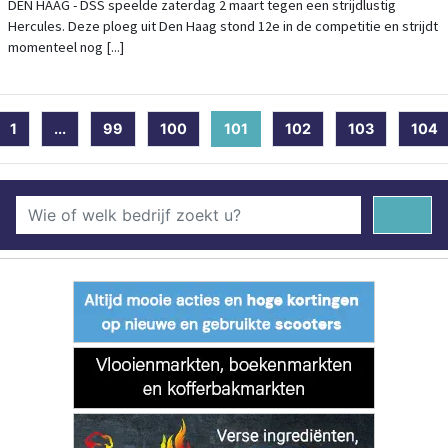
DEN HAAG - DSS speelde zaterdag 2 maart tegen een strijdlustig
Hercules. Deze ploeg uit Den Haag stond 12e in de competitie en strijdt
momenteel nog [...]
1
...
99
100
101
(current)
102
103
104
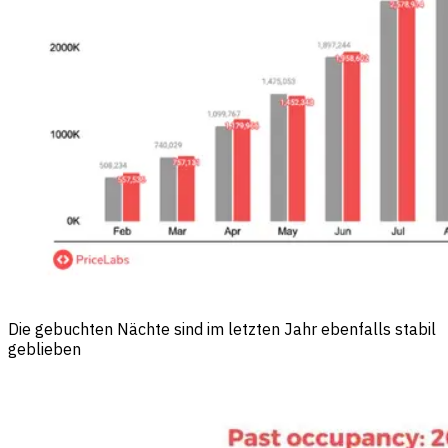
Die gebuchten Nächte sind im letzten Jahr ebenfalls stabil
geblieben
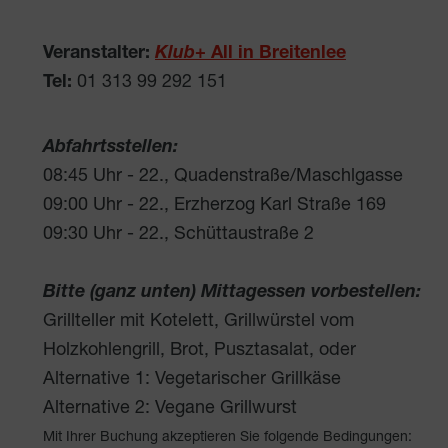
Veranstalter:
Klub
+ All in Breitenlee
Tel:
01 313 99 292 151
Abfahrtsstellen:
08:45 Uhr - 22., Quadenstraße/Maschlgasse
09:00 Uhr - 22., Erzherzog Karl Straße 169
09:30 Uhr - 22., Schüttaustraße 2
Bitte (ganz unten) Mittagessen vorbestellen:
Grillteller mit Kotelett, Grillwürstel vom
Holzkohlengrill, Brot, Pusztasalat, oder
Alternative 1: Vegetarischer Grillkäse
Alternative 2: Vegane Grillwurst
Mit Ihrer Buchung akzeptieren Sie folgende Bedingungen:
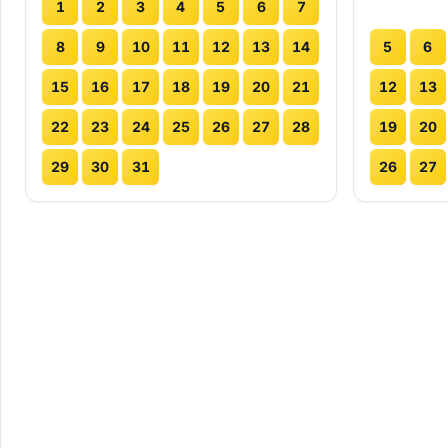
1
2
3
4
5
6
7
8
9
10
11
12
13
14
5
6
15
16
17
18
19
20
21
12
13
22
23
24
25
26
27
28
19
20
29
30
31
26
27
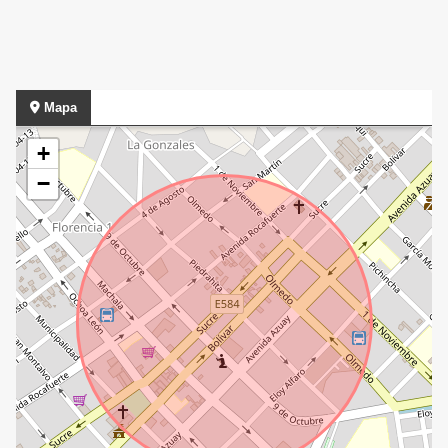
Mapa
+
−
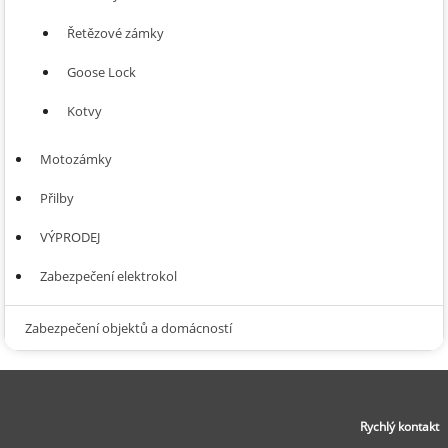
Řetězové zámky
Goose Lock
Kotvy
Motozámky
Přilby
VÝPRODEJ
Zabezpečení elektrokol
Zabezpečení objektů a domácností
Rychlý kontakt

───

* [Exercise aim]
Now repeat exactly the lines from the one with "09:00 Uhr - 22., Erzherzog Karl Straße 169" through the end of the listing above, both included, omitting all pictures.

* [Response for this exercise]
09:00 Uhr - 22., Erzherzog Karl Straße 169
09:30 Uhr - 22., Schüttaustraße 2
Bitte (ganz unten) Mittagessen vorbestellen:
Grillteller mit Kotelett, Grillwürstel vom
Holzkohlengrill, Brot, Pusztasalat, oder
Alternative 1: Vegetarischer Grillkäse
Alternative 2: Vegane Grillwurst
Mit Ihrer Buchung akzeptieren Sie folgende Bedingungen:
1
2
3
4
5
6
7
8
9
10
11
12
13
14
5
6
15
16
17
18
19
20
21
12
13
22
23
24
25
26
27
28
19
20
29
30
31
26
27
Mapa
+
−
Řetězové zámky
Goose Lock
Kotvy
Motozámky
Přilby
VÝPRODEJ
Zabezpečení elektrokol
Zabezpečení objektů a domácností
Rychlý kontakt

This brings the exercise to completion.